①a16z may have spent hundreds of millions of dollars to purchase thousands of Nvidia H100 GPUs; ②a16z ultimately plans to expand the GPU cluster to more than 0.02 million blocks, a number similar to the number of GPUs used by Musk's xAI; ③Sequoia Capital did not rush to buy GPUs, but instead posted a message on its blog saying that the peak of GPU shortage has passed.
"Star Daily" July 10th News (Editor Zhu Ling) With the rapid development of artificial intelligence technology, the importance of GPUs as core computing resources is becoming more and more prominent. According to the US technology website The Information, venture capital firm Andreessen Horowitz (a16z) may have spent hundreds of millions of dollars to purchase thousands of Nvidia H100 GPUs.
a16z ultimately plans to expand the GPU cluster to more than 0.02 million blocks, a number almost equivalent to the number of GPUs used by Elon Musk's xAI for training Grok large models, costing up to $5 billion. These GPU resources will be used to support start-ups invested by a16z, helping them reduce the cost of artificial intelligence development, attract top talents, and stand out in competition.
a16z's GPU resources are undoubtedly a huge temptation for start-ups that urgently need GPU resources for AI large-scale model development. These start-ups can obtain the right to use Nvidia H100 GPUs by selling equity to a16z. This not only solves the problem of computing resources for start-ups, but also brings more investment opportunities and benefits to a16z.
a16z's plan is called the "oxygen plan", which means that GPU resources are as important to start-ups as oxygen.
Although the problem of GPU shortage has been alleviated for a period of time, it is still very difficult for small start-ups to obtain enough GPUs to meet their needs. Their budgets are limited and they have to compete with large companies, which have much greater demand for GPUs and are more likely to sign contracts with cloud computing vendors.
a16z's GPU resources are undoubtedly a huge temptation for start-ups that urgently need GPU resources for AI large-scale model development. These start-ups can obtain the right to use Nvidia H100 GPUs by selling equity to a16z. This not only solves the problem of computing resources for start-ups, but also brings more investment opportunities and benefits to a16z.
Luma AI is one of the first companies to use a16z GPUs to train models.

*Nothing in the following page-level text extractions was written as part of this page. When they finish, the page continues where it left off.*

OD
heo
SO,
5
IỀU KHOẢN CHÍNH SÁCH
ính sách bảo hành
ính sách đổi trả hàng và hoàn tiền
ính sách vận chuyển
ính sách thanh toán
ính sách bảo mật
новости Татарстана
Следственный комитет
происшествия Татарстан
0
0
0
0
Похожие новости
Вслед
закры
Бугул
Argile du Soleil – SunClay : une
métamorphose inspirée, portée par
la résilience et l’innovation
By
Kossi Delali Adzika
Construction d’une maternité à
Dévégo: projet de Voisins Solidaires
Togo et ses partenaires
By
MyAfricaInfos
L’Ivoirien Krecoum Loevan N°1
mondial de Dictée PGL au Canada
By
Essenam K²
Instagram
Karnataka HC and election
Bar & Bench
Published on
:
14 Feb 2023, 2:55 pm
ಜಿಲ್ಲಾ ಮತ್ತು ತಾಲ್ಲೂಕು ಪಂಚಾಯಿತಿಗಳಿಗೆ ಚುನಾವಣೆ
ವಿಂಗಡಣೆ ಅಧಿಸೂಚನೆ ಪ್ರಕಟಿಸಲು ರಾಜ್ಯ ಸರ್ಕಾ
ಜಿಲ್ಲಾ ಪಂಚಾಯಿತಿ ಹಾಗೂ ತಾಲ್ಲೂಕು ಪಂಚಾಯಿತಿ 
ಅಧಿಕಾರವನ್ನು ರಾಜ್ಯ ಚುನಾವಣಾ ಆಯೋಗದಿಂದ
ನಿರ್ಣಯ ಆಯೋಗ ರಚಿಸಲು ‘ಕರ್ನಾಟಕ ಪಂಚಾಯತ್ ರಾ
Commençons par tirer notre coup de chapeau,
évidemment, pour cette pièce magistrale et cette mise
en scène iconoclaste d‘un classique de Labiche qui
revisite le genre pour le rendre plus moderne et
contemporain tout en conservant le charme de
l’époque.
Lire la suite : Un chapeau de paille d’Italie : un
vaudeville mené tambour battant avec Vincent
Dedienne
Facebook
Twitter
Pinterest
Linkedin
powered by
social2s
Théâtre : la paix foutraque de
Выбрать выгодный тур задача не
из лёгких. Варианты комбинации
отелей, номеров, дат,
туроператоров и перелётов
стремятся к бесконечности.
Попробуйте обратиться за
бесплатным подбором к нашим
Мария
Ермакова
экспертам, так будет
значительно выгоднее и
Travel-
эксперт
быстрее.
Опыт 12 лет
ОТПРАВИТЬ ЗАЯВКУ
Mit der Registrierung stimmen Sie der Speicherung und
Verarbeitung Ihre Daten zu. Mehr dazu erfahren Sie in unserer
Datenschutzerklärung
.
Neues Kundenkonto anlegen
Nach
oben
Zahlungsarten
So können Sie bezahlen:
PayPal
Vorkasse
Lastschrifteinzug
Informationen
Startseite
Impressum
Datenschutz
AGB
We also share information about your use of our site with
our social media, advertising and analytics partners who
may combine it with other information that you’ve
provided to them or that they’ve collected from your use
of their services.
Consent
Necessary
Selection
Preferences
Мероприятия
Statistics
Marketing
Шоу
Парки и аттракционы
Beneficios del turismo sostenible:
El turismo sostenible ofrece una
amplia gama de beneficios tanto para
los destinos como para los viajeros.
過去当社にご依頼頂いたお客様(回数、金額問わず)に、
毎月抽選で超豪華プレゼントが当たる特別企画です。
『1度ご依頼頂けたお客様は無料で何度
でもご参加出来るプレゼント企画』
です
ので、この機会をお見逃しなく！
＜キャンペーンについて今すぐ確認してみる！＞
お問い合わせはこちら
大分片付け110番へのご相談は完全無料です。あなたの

In January of this year, a16z led a $43 million Series B investment in the California-based start-up.
Luma's co-founder and CEO, Amit Jaan, said that other venture capital firms offered higher valuations to Luma, but he valued a16z's GPU resources more than the higher valuations.
"For AI-based model companies like us, computing power is almost the entire core competitiveness," Jaan said.
It is worth noting that a16z's approach may further exacerbate the resource gap between start-ups, making it even more difficult for start-ups that do not receive a16z support to survive.
In fact, a16z's layout in the GPU field is not limited to purchasing and renting, but also involves in-depth cooperation with chip suppliers. According to Forbes, a16z is negotiating with chip suppliers to build a computing project to further enhance its competitiveness in the field of artificial intelligence.
In addition, a16z's move coincides with its internal restructuring and the critical period of raising new funds. Earlier this year, a16z successfully raised a total of $7.2 billion in new funds, including a fund specifically for supporting start-ups in AI infrastructure, whose technology is the foundation of generative AI.
It is worth mentioning that a16z's bet in the GPU field is not unique. Other venture capital firms, such as Nat Friedman and Daniel Gross, bought Nvidia H100 server chips worth about $100 million last year. Index Ventures also reached an agreement with Oracle to rent GPU servers for some start-ups.
However, as the GPU shortage situation eases, some investors have begun to adjust their strategies. Sequoia Capital did not rush to buy GPUs, but instead posted a message on its blog saying that the peak of GPU shortage has passed.
Sarah Guo's early-stage venture capital firm, Conviction, leased GPUs from cloud service providers last year and resold them to start-ups at cost, but has reduced its order volume this year and put some servers on the market for sale.